O professor na Faculdade de Direito da Universidade do Porto e investigador do CIJE Paulo Magalhães esclareceu que a ideia é “construir uma nova abstração jurídica, capaz de representar o global, no direito, para os homens conseguirem gerir um bem comum”.
A ideia de reconhecer o clima estável como património da Humanidade chegou ao parlamento pela mão da comunidade académica, que fez circular um abaixo-assinado que galvanizou mais de 250 académicos portugueses.
O PS, o PSD e o PAN apresentaram projetos de resolução nesse sentido.
“Ele [o clima estável], não só é um bem comum porque é indivisível materialmente e juridicamente, como é um bem económico, como a qualidade dele é ilimitada”, detalhou o jurista.
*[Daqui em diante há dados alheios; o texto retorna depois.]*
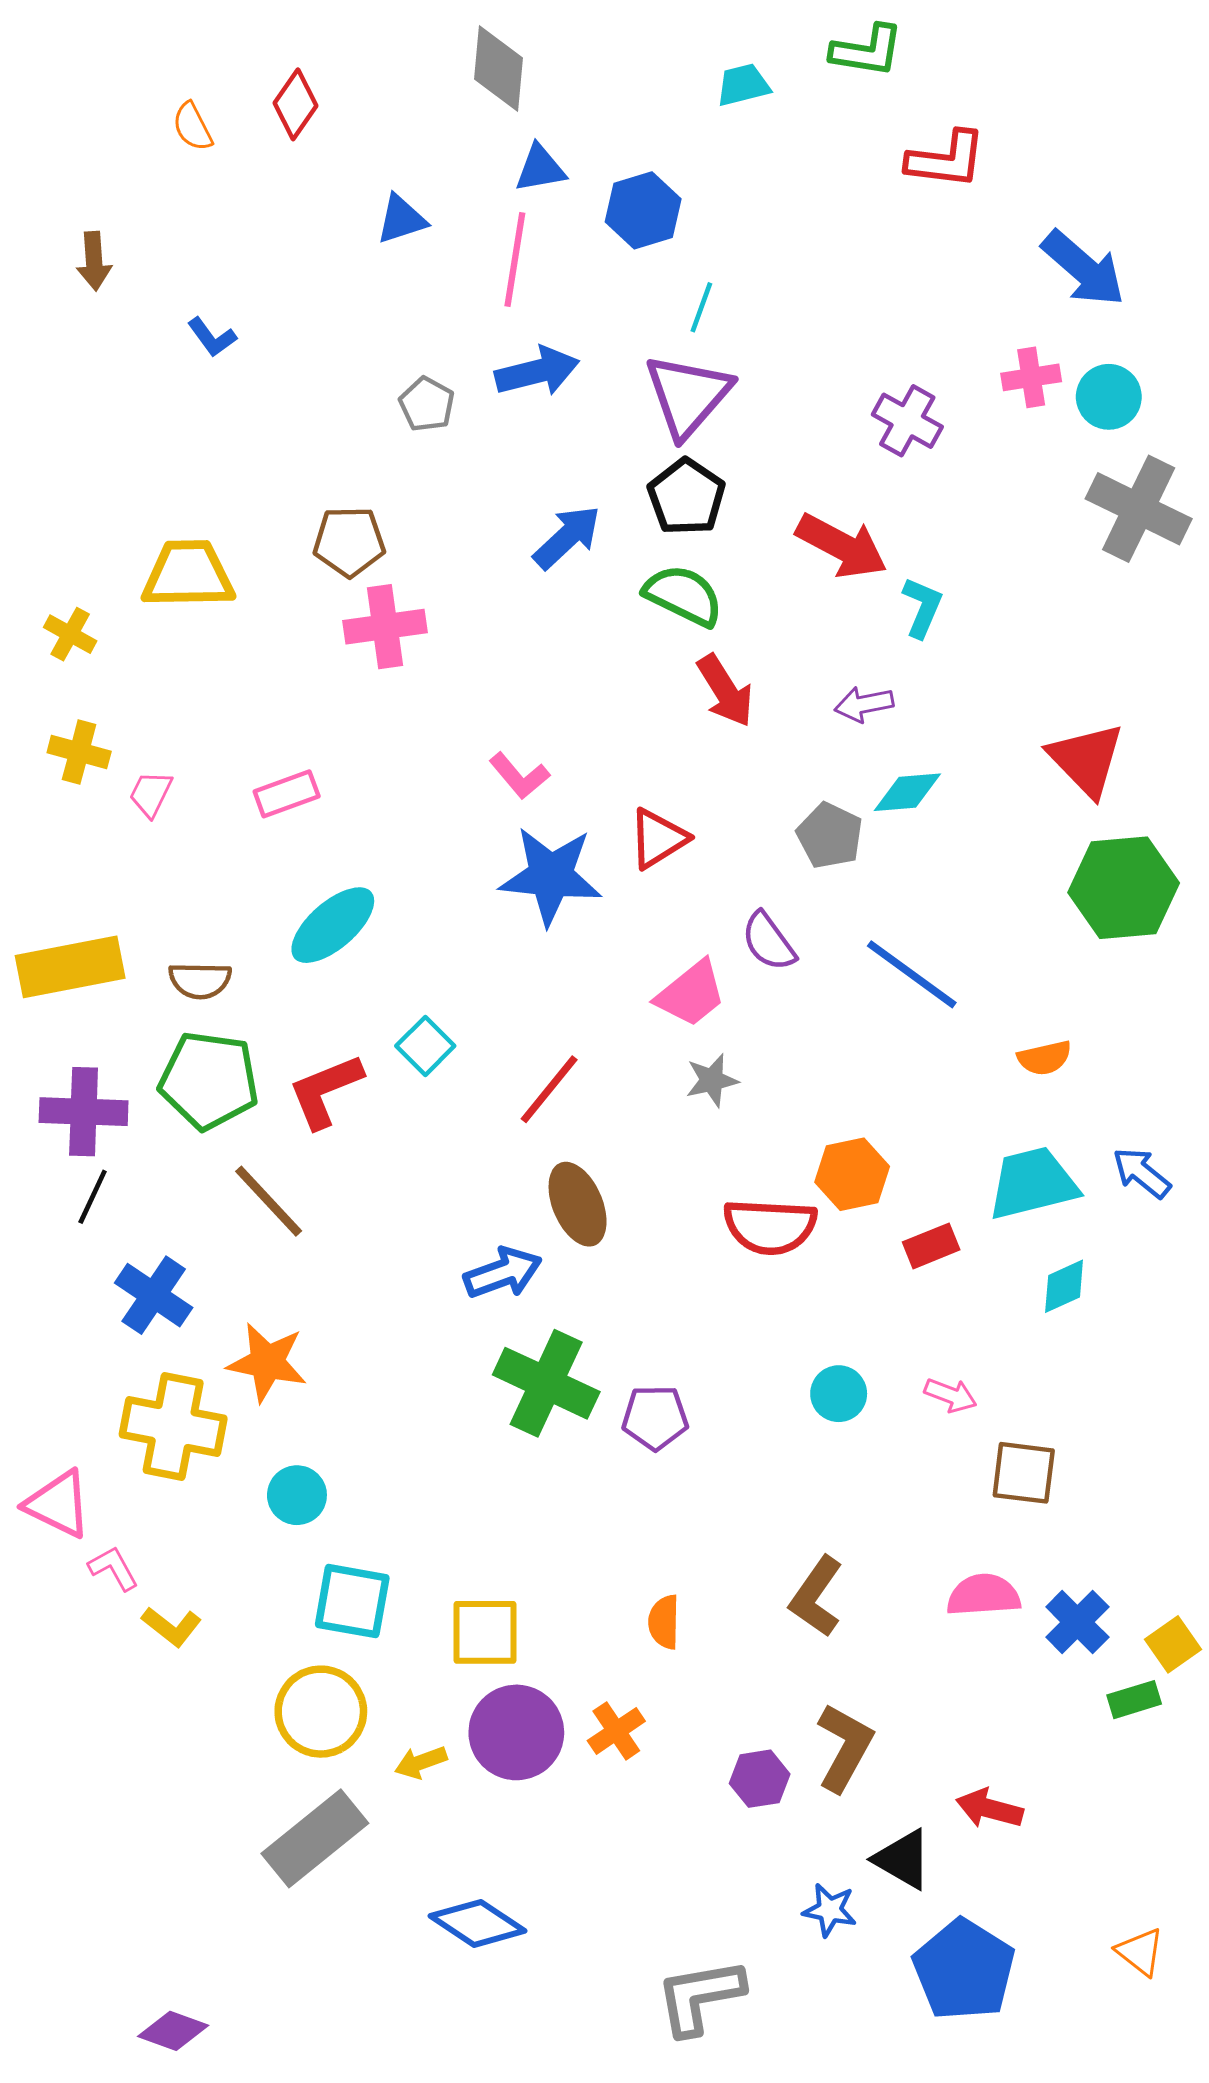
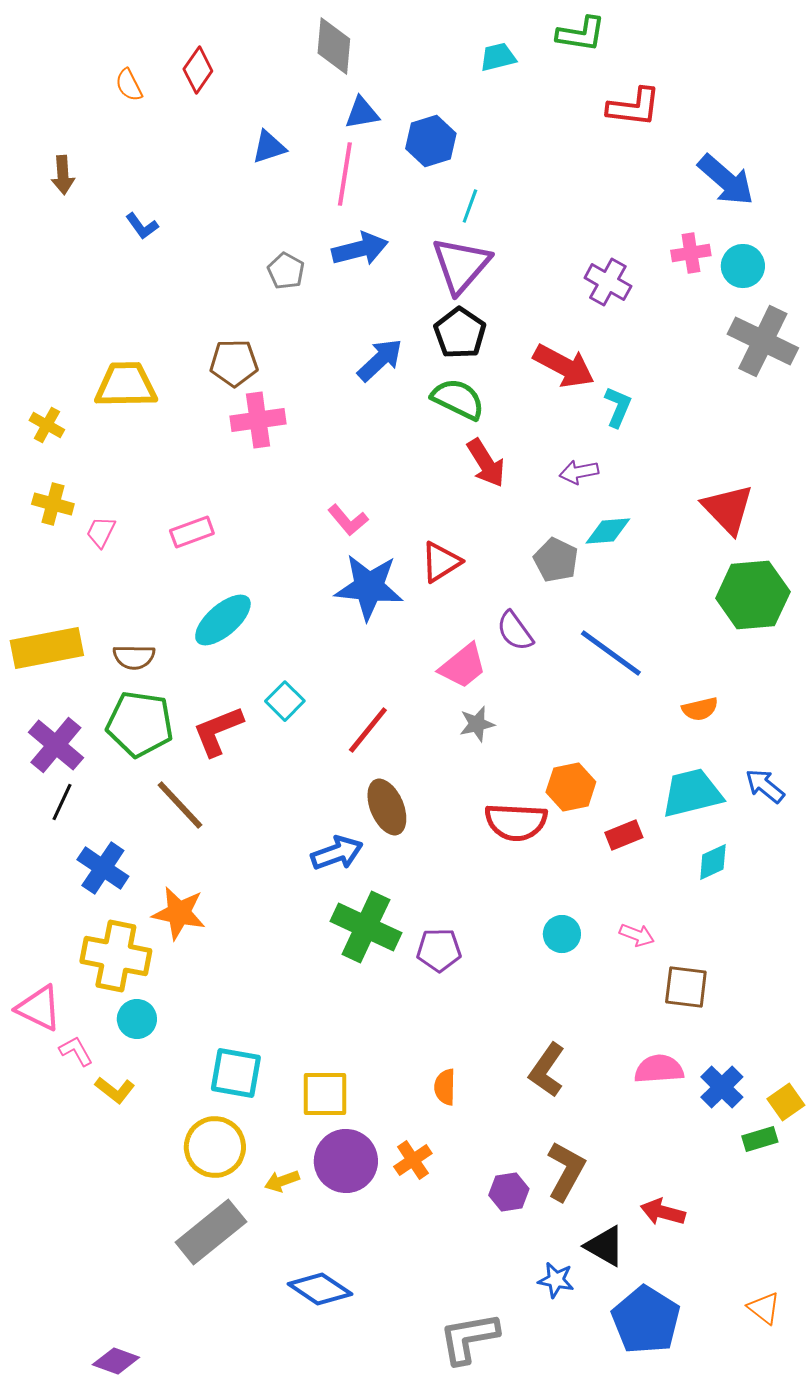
purple cross: (84, 1112) -> (56, 745), turned 38
cyan circle: (297, 1495) -> (137, 1019), moved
O grande impulsionador do conceito de “casa comum”, que permitiria este reconhecimento legal, realçou as contradições do sistema de Direito e a sua incapacidade de encaixar a emergência climática no sistema e defendeu a mudança do paradigma económico, nomeadamente do mercado de emissões, que deve compensar quem tem capacidade de captar emissões de gases de efeito de estufa.
Já a professora da Faculdade de Direito da UP Maria Regina Redinha apontou que “O Direito é a única fórmula que permite a afirmação de uma situação de prevalência de determinado interesse face a outro interesse” e que “só com o estabelecimento de um concreto direito é que se pode, no fundo, ter proteção, preventiva e repressiva, em toda a sua plenitude”.
Com a aproximação da 26.ª Conferência do Clima, que arranca em Glasgow, na Escócia, no próximo domingo, Alexandre Quintanilha, deputado do PS à Assembleia da República e professor jubilado da Universidade do Porto, começou por mostrar o lado pessimista que “há 25 anos andamos a discutir a necessidade de mitigar as emissões e há 25 anos que não só aumentam, como aumentam de forma acelerada”.
Pelo lado positivo, deixou a previsão de desaceleração do crescimento demográfico a nível mundial, mas também um caminho que vem sendo traçado na transição para energias renováveis, na ideia de economia circular, numa agricultura mais inteligente, e um uso mais eficiente dos recursos.
Por último, lembrou que “as alterações climáticas estão a acontecer, vão continuar a acontecer”.
“Suspeito que vamos ter de nos adaptar e continuar a adaptar durante muito tempo”, rematou.
Neutralidade carbónica é um "desafio brutal"
O presidente do Conselho Nacional do Ambiente e do Desenvolvimento Sustentável, e professor da Faculdade de Ciências da Universidade de Lisboa, Filipe Duarte Santos, destacou que os pontos da agenda para a conferência de Glasgow estão já desatualizados.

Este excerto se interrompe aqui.